I understand the potential value. If these fights between cable companies and broadcast networks continue, you may have to go two sources. But so far it hasn't happened for long periods of time, and has been limited in scope.


----------



## series5orpremier (Jul 6, 2013)

OTA is my first choice for recording/watching broadcast TV because the pure and crisp picture quality is better than on a compressed cable signal. It's even more noticeable on "480p" sub channels than it is on the HD channels.


----------



## replaytv (Feb 21, 2011)

Pacomartin said:


> Where is the value added? Aren't all the OTA stations on cable anyway?


usually the main ABC, CBS and such are on cable or dish, but most of the dash channels ( 9-2, 9-3 ) aren't on cable, and many of the odd broadcasters aren't either. Such as ION and MyTV.


----------



## John Hafer (Dec 21, 2001)

Pacomartin said:


> Where is the value added? Aren't all the OTA stations on cable anyway?


Actually, not all and when they do, these are usually up in the 800s' channels. I like to have all our local OTA channels where they should be, i.e., ch. 5.1, 5.2, 5.3, etc. which show up first in the guides. Also, when new sub-channels are added, it can take a month or more to add them to Comcast. Even then, not all sub-channels are always added.

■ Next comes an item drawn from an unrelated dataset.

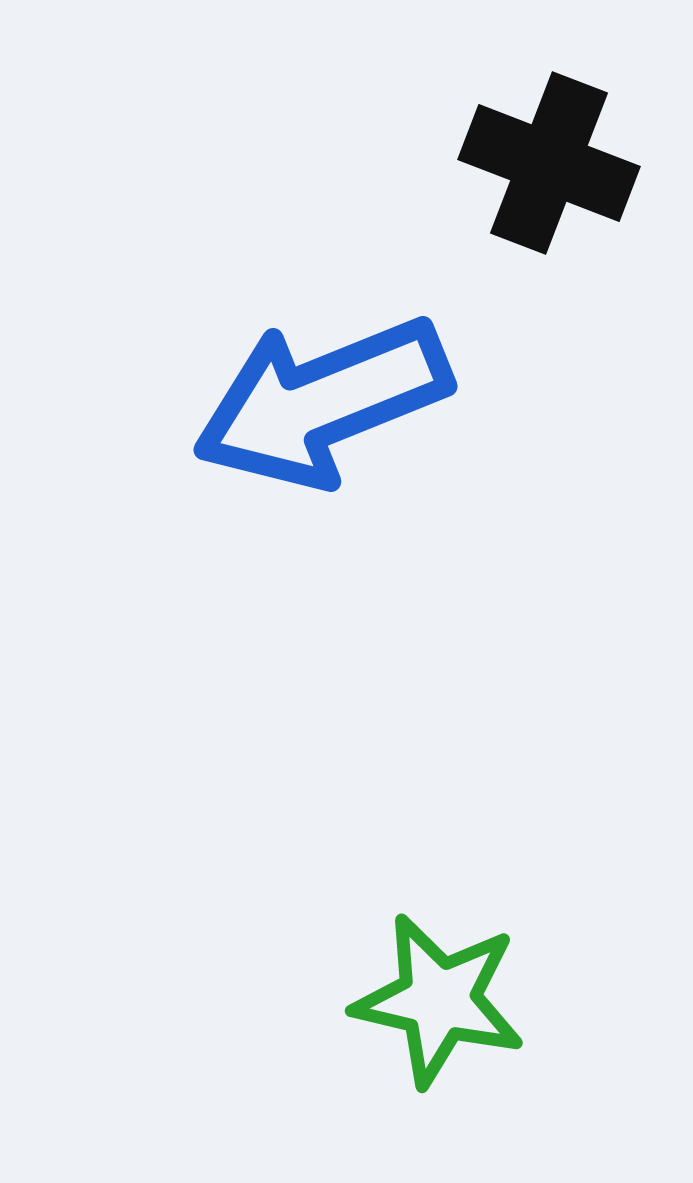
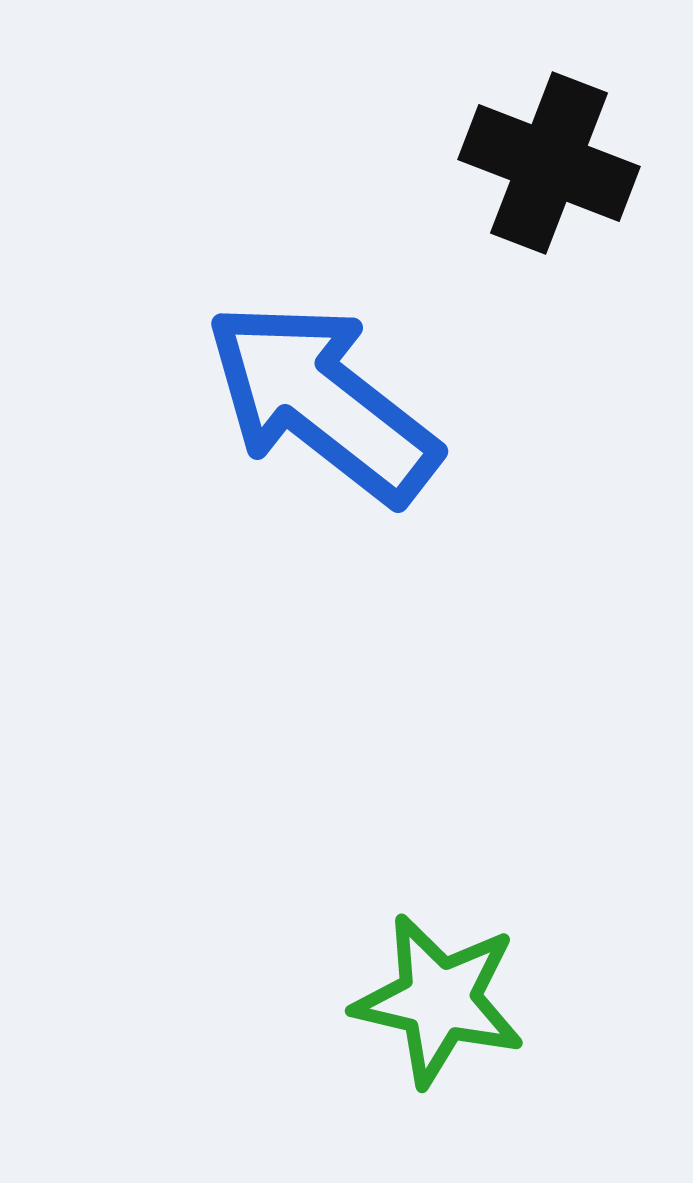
blue arrow: rotated 60 degrees clockwise
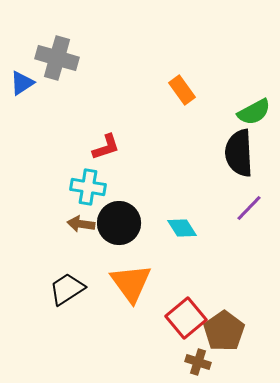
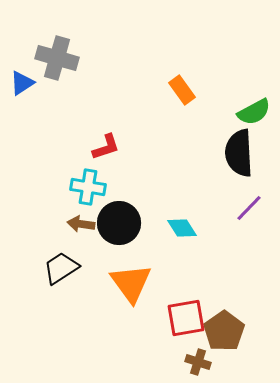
black trapezoid: moved 6 px left, 21 px up
red square: rotated 30 degrees clockwise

Finally, as was also mentioned, I feel that direct OTA picture quality can be better than their compressed cable counterparts.


----------



## Arcady (Oct 14, 2004)

"Channel numbers where they should be."

That's funny, because I have moved a few times since I started using TiVo, and I have no idea what any channel number is any more. That's what happens when you stop watching live TV. I think the only channels I sort of know is a couple cable news channels, which would be the only thing I need to watch as it happens. By "sort of" I mean I think they are in the low 700's. LOL


----------



## JoeKustra (Dec 7, 2012)

That's so true. It was hard, but I taught my mother not to say channel 2 but to say CBS. She would call me up and ask me to "tape" her soap sometimes. Now, if only I could get her to select 502 and not 2. Why SD is still being sent escapes me.


----------



## SullyND (Dec 30, 2004)

Pacomartin said:


> Where is the value added? Aren't all the OTA stations on cable anyway?


I had my TiVoHD hooked up to antenna and cable. There are channels I received OTA that I do not get with Comcast. In addition, while I have had my cable go out, my OTA never did, so at the very least I could get local channels.


----------



## drcos (Jul 20, 2001)

> Where is the value added? Aren't all the OTA stations on cable anyway?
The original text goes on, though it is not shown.